Gali and Shirley were celebrating their liberation from Israeli military service with a happy-go-lucky Outback odyssey to a seemingly endless soundtrack of Shania Twain. Several hours later, as the Stuart Highway and headed northwards across Australia’s Red Centre, Crocodile Dougee was still roaring in on the chorus – “MAN! I feel like a women” – with an enthusiasm that I feared might not go down too well in the hard-bitten roadhouse where a hand-painted sign offered us the ‘Last Fuel for 300 Miles.’


We took the sign at face-value and joined a group of truckees guzzling icy cans of VB as they tuned into the TV traffic report: “The Stuart Highway, south of Alice is flooded and roadtrains carrying vital supplies have to wait. The rain’s still creating havoc for tourists. Many who have got this far, on their way to the Northern Territory, have simply got to turn around.


“A man who spent the last four days stranded on a remote track drinking water from puddles has made it home. He’s had a hot shower and a few beers to celebrate.” The last report inspired a chorus of ‘Fair Dinkum Mate!’ and brought a smile to all faces as the screen flashed to a drunken bushman, in ‘Oodnadatta Sunday-best’ (singlet and Blundy work-boots), struggling to set up a deckchair in his flooded backyard. We’d flown halfway around the world and set out to hitchhike 3,000 miles - driven by that frantic Pommy quest for sunshine - only to find that Australia’s ‘Red Centre’ had turned green and the mythical Great Australian Inland Sea was quickly becoming a reality with almost a third of Queensland underwater.

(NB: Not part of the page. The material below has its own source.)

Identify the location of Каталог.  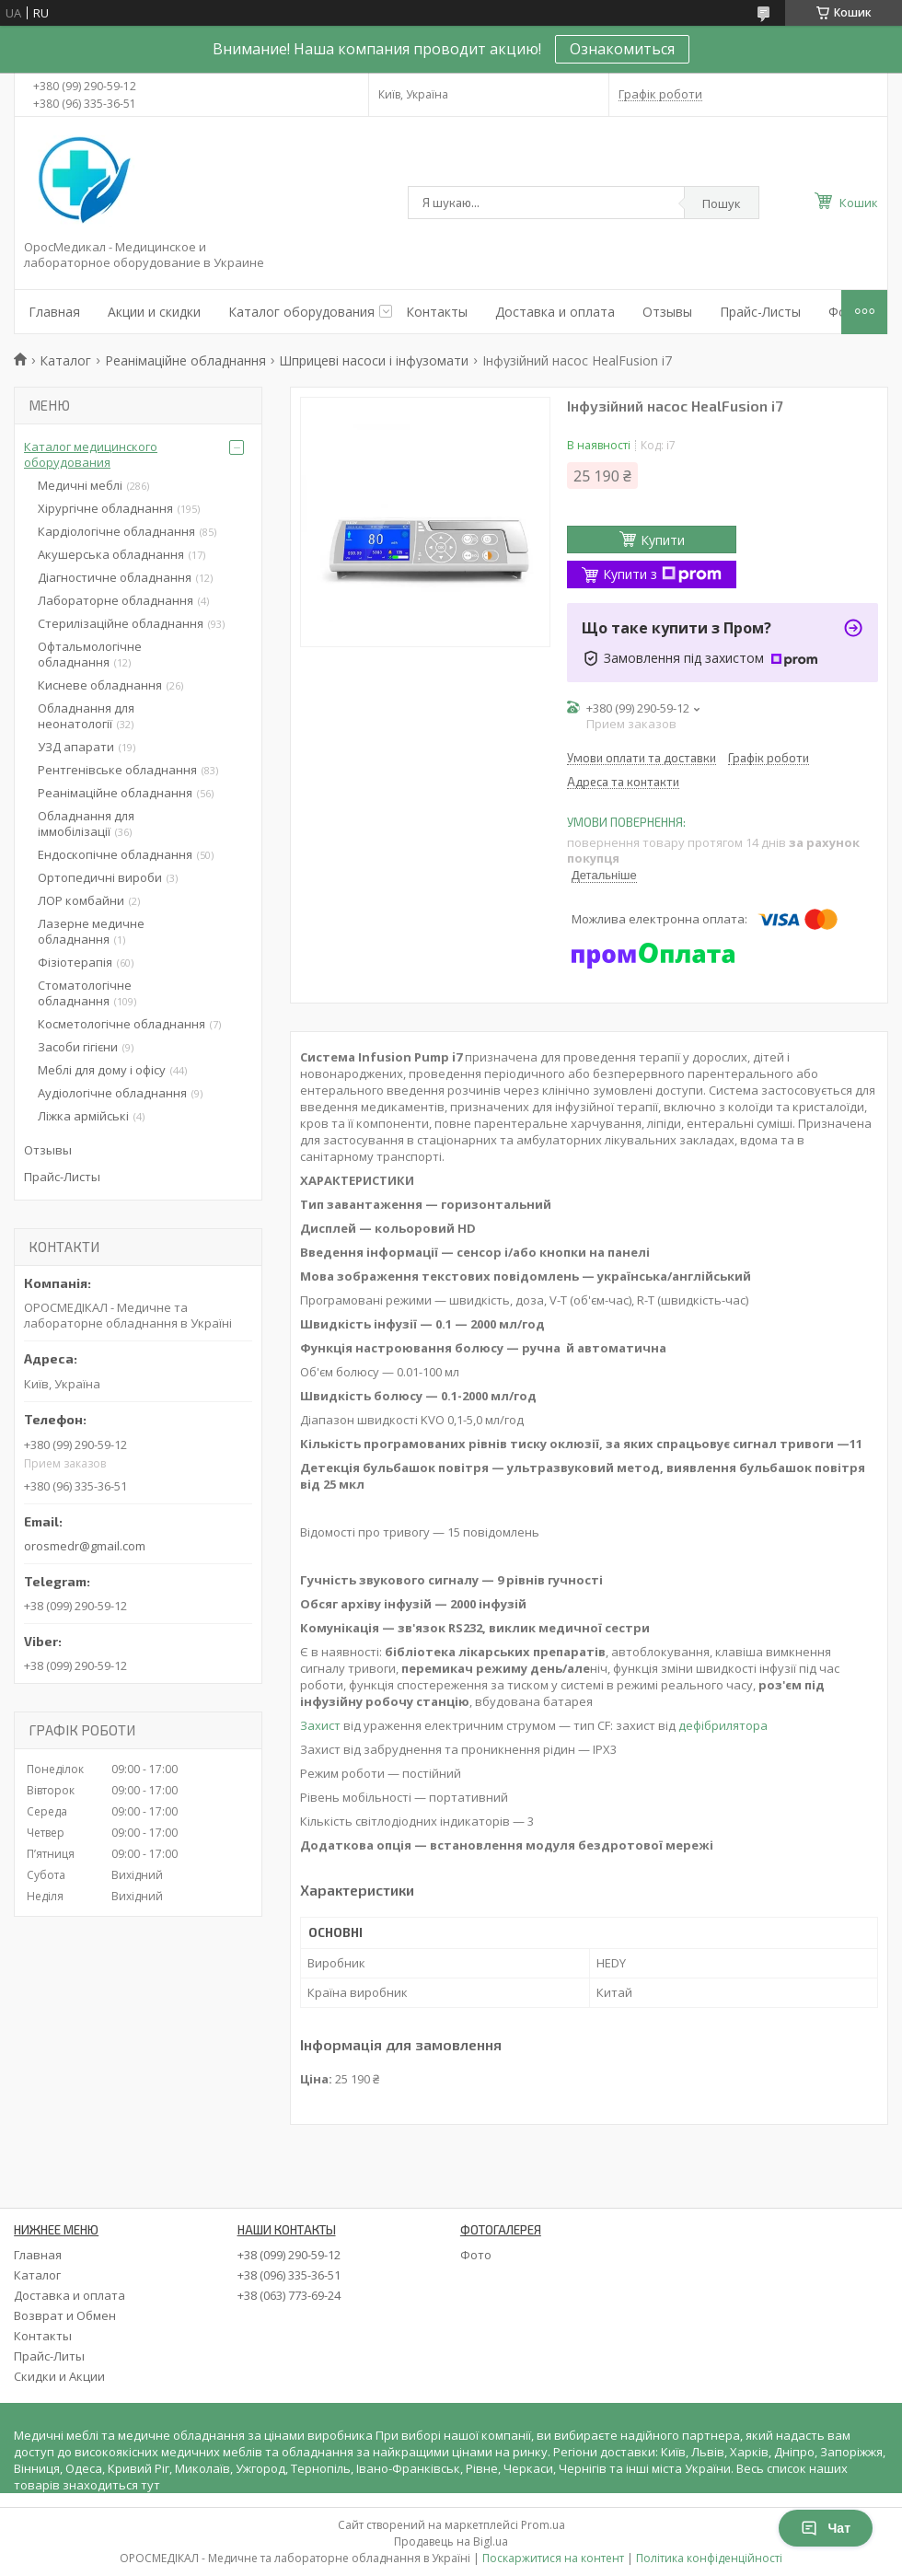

The brief spell that Crocodile Dougee and I had chosen for our holiday was about to make Outback history as ‘The Big Wet.’


I took over the driving for a while as The Track rippled on and on into the heat haze and by the time we reached the Lasseter Highway to swing left towards Australia’s most famous icon I’d literally forgotten where the indicator lever was. As we drove onwards - past the rising swamps of the Lasseter Desert - I lost count of how many times I slow down or swerved to avoid mirages that I would not have believed in a few days ago.


Uluru has got to be the most photographed rock in the world and you would have to go a long way to find anybody who would not immediately recognise it if they tripped over it. Uluru is the local Aboriginal word for the delicate flutes that run down the side of what a colonial explorer had, with somewhat less poetry, named Ayer’s Rock in honour of a South Australian Premier. These smooth, shadowy ulurus were now streaked with ribbons of water that were combining to form a landscape that was more reminiscent of Gibraltar Rock than of the world’s largest monolith.


Average yearly rainfall on Uluru is 203mm but more than half of that fell in the single miserable night that Crocodile Dougee and I spent shivering in our tents there. Queen Elizabeth is renowned throughout much of Central Africa as the ‘The Rain Goddess’ on the basis of far less impressive statistics than these…but we didn’t wait around to find out what the local Pitjanjatjara people were calling us. Besides we still had 1,000 miles to cover and we had timed our journey perfectly so that we could fly out of Darwin just before the rainy season began!